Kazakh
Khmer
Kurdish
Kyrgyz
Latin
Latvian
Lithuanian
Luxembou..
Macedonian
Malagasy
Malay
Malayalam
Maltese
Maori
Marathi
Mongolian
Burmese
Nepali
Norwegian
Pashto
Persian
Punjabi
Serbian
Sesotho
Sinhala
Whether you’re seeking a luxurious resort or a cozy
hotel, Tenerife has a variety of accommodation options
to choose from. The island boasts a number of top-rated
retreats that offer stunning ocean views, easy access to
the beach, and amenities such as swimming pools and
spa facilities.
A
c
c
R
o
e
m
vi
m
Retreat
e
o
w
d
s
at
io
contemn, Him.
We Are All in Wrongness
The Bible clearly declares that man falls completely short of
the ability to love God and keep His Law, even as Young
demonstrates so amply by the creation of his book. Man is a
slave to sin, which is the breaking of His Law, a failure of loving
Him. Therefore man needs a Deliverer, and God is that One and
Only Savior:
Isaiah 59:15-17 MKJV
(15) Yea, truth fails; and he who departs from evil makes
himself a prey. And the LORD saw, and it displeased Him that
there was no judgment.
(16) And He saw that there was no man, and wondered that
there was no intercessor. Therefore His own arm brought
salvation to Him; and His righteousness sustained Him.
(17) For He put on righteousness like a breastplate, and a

= = = = =

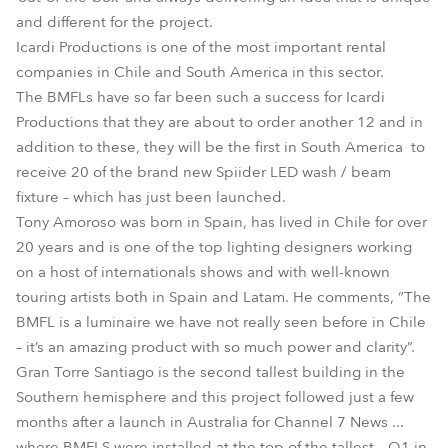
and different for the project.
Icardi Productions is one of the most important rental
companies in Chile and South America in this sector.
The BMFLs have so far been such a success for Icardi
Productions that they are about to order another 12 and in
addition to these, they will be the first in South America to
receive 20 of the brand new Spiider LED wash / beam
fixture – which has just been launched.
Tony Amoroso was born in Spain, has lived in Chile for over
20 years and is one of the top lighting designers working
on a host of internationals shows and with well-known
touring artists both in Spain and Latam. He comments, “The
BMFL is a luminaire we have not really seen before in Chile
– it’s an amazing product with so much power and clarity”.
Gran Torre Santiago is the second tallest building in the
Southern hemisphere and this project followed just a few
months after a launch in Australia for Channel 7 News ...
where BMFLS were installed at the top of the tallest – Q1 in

= = = = =

Extract from the data every line where "righteousness" shows up.

salvation to Him; and His righteousness sustained Him.
(17) For He put on righteousness like a breastplate, and a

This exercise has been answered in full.